The environments are absolutely stunning, especially in the wider outdoor areas where you feel like you can see miles of devastated fields. The ominous obelisks floating above or embedded into the landscape only add to the sense of scale and dread.
The aliens truly feel alien, with their harsh geometric shapes clashing against the natural landscape and even man-made implements, like cars or tents. Small details like pouring water and lighting make the world feel rich and alive.
The effects are also quite nice. There’s nothing quite like the fist time you see a massive alien tractor beam hit the ground far too close for comfort.
The sound design is phenomenal, with the sound effects having a weight to them that adds a lot to the experience. And the music is gorgeous.
However, the richness of this world causes some issues with readability.
Limbo was a monochrome game, and Inside was heavily desaturated. This allows for easy contrast to highlight important features and items in the environment. Somerville lacks a similar unifying visual theme that allows for such easy contrast.
In Somerville, objects you can interact with are colored yellow. But this yellow is a diegetic color, like that being the color of a console or a towel draped over a handle. This yellow is also very easy to miss as it blends into the environment. Though this is admittedly a minor point, as you are almost never under a time pressure to interact with something.
Like its predecessors, Somerville is a story told without dialogue. There is little to no text and no spoken words. Everything is conveyed through character boy language and environmental storytelling.
Limbo and Inside were simple adventures that mostly told stories through background details. Their narratives were ambiguous and deliberately left many questions unanswered. This is, to be clear, a perfectly valid way to tell a story. Somerville on the other hand tells its story as a somewhat more conventional narrative. There’s still no dialogue, but you don’t begin the game in the middle of nowhere with no goal beyond ‘move right’ and slowly piece together more details.
Somerville is about an ordinary family trying to survive an alien invasion. After a series of poor decision making at the start of the game, the family hides in the basement for protection, only for a highly advance ship to crash, the pilot reaching out. When the father takes the pilot’s hand, he has a flash of the pilot’s memory and collapses.
When he awakens again, his wife and child are nowhere to be found. Your only companion is your faithful dog. (Don’t worry, nothing ever happens to the dog. They don’t even do any fake outs that something will happen to the dog. The closes the dog come to peril is occasionally being left behind for a while before meeting up with you again.)

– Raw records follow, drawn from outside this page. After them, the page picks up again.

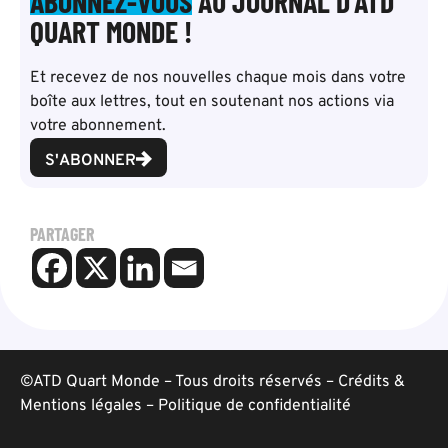
ABONNEZ-VOUS
AU JOURNAL D’ATD
QUART MONDE !
Et recevez de nos nouvelles chaque mois dans votre
boîte aux lettres, tout en soutenant nos actions via
votre abonnement.
S'ABONNER
PARTAGER
©ATD Quart Monde – Tous droits réservés –
Crédits &
Mentions légales
–
Politique de confidentialité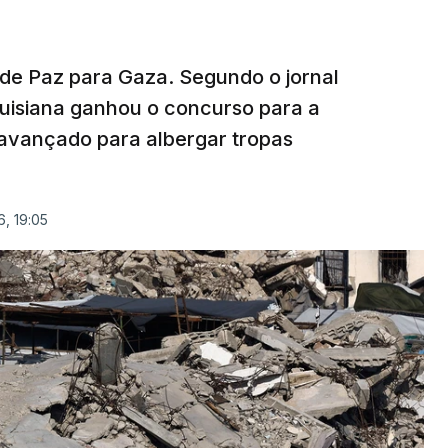
 de Paz para Gaza. Segundo o jornal
uisiana ganhou o concurso para a
avançado para albergar tropas
, 19:05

Your job is to make your way across the devastated landscape looking for your family. The game never spells out that’s what you’re looking for, but what else would it be? That elegance in the narrative is quite fascinating to me, to manage such exposition through very little direct explanation.
The game continues like this, never feeling the need to spell out any of the events of the game and trusting the player to pay enough attention to how the characters are acting to follow along with their actions and choices. And yes, there is still quite a bit of ambiguity and mystery left by this style, but they aren’t questions that you need to answer to follow the story.
Somerville is fine. Functional, and with some interesting themes it seems to be exploring. But it lacks a lot of polish and the actual gameplay is in many places underdeveloped. There’s nothing wrong with Somerville, but if you’re looking for the next great, this isn’t it.